Seven NCAA championship events are moving out of our state. It's taking a huge toll from communities, colleges and universities and the people of North Carolina.
But the NCAA is right. Discrimination is wrong. McCrory and the legislative leadership are out of tune, out of step and hurting North Carolina.
You don’t need a calculator to figure up the damage HB2 has inflicted: Lost conventions; cancelled performances; high tech job expansions scrapped; NBA All-Star game scrapped and now the NCAA’s action. It has had an impact on thousands of North Carolina workers and cost businesses and governments millions in revenues. And incalculable, is the blow to the state’s prestige and brand.
In one of his latest television commercials, Gov. Pat McCrory says “folks were actually pushing to make our schools allow boys to use the girls’ locker rooms and showers. Are we really talking about this?”
Well, as McCrory well knows, he was pushing the issue before HB2. The smoking gun is his Nov. 21, 2015 letter to Attorney General Roy Cooper. In that letter, McCrory attempts to bully his Democratic opponent into signing on to a brief in the Gloucester County, Va., federal court case concerning a transgender student and restroom issues.
Smelling the wedge issue boiling, Cooper resisted the bait.
So why did North Carolina get involved in the Virginia case? Not because there was any applicable issue here in North Carolina, but because the South Carolina attorney general asked. And even more important, McCrory and his political advisers saw an opportunity to create an emotional campaign issue. Nothing more, nothing less.
The governor’s next chance to elevate the issue came a few months later when the city of Charlotte prepared to take up its non-discrimination ordinance. Even though the Charlotte law is nearly identical to ones working smoothly in more than 200 U.S communities, the governor warned Charlotte leaders if they passed the ordinance, the legislature would intervene – and he’d back it.
Charlotte passed the ordinance, the legislature and McCrory sprang into action and the rest, sadly, is tragic history.
Let’s be clear – HB2 was created NOT because of any danger to the women and children of North Carolina. That argument is bogus. No one has been able to point at a single incident that would have been covered by the law. Children face greater threats, as has been amply covered in the news lately, from predators in clown suits or Santa costumes.
HB2 was all about partisan politics and unnecessary fear. Now, the lawmakers who put North Carolina in this mess need to fix it.
Senate Minority Leader Dan Blue, D-Wake, has called for an immediate special session to repeal HB2. But it’s highly unlikely before Election Day, given the unwavering stand by McCrory, Lt.Gov. Dan Forest and the legislative leadership.

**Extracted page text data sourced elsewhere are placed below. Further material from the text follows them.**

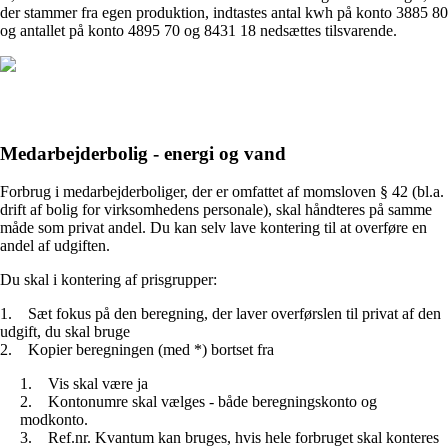
der stammer fra egen produktion, indtastes antal kwh på konto 3885 80
og antallet på konto 4895 70 og 8431 18 nedsættes tilsvarende.
Medarbejderbolig - energi og vand
Forbrug i medarbejderboliger, der er omfattet af momsloven § 42 (bl.a.
drift af bolig for virksomhedens personale), skal håndteres på samme
måde som privat andel. Du kan selv lave kontering til at overføre en
andel af udgiften.
Du skal i kontering af prisgrupper:
1.
Sæt fokus på den beregning, der laver overførslen til privat af den
udgift, du skal bruge
2.
Kopier beregningen (med *) bortset fra
1.
Vis skal være ja
2.
Kontonumre skal vælges - både beregningskonto og
modkonto.
3.
Ref.nr. Kvantum kan bruges, hvis hele forbruget skal konteres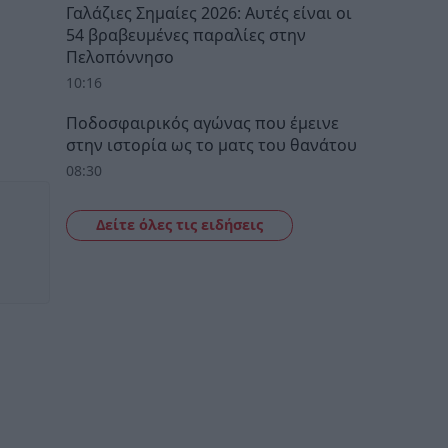
Γαλάζιες Σημαίες 2026: Αυτές είναι οι
54 βραβευμένες παραλίες στην
Πελοπόννησο
10:16
Ποδοσφαιρικός αγώνας που έμεινε
στην ιστορία ως το ματς του θανάτου
08:30
Δείτε όλες τις ειδήσεις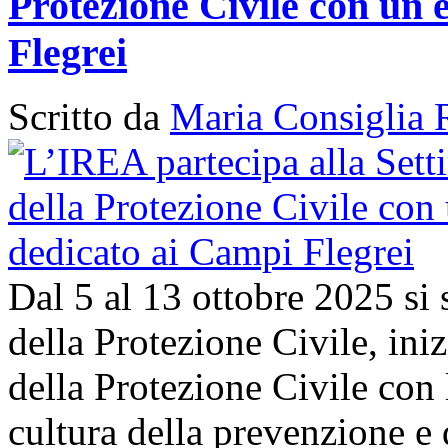
Protezione Civile con un 
Flegrei
Scritto da
Maria Consiglia 
Dal 5 al 13 ottobre 2025 si
della Protezione Civile, in
della Protezione Civile con 
cultura della prevenzione e d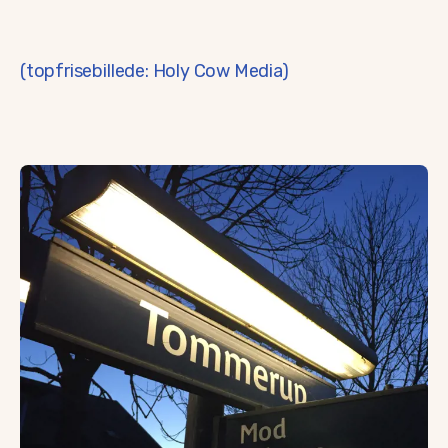
(topfrisebillede: Holy Cow Media)
Beliggenhed
Tommerupperne har en fantastisk beliggenhed med kort afst
Hvis du vil bo centralt og både have oplevelsen af byliv og 
Uanset om du vil flytte ind i et færdigbygget eller nyby
Fællesskab og fritid
I Tommerup får du masser af muligheder for et aktivt fritid
I Tommerup og Tommerup Stationsby finder du både håndbo
Og finder du ikke det, du søger, så er der god grund til at
Du skal bare sige det højt og forsøge at starte noget selv.
Foreninger i Tommerupperne
Børneliv
I regn og slud kommer alle Tommerupperne ud. Her er en r
I Tommerup ligger det helt unikke Børnehus ”Overmarksgår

So, that leaves it in the hands of the voters.
With campaigns in full swing across the state, it is the perfect opportunity for voters to take notice of where office-seekers stand on HB2 and whether they will vote to repeal it.
We’ll be polling the candidates and will tell you where they stand. In the meantime, if you haven’t registered to vote, do it and then exercise that critical right.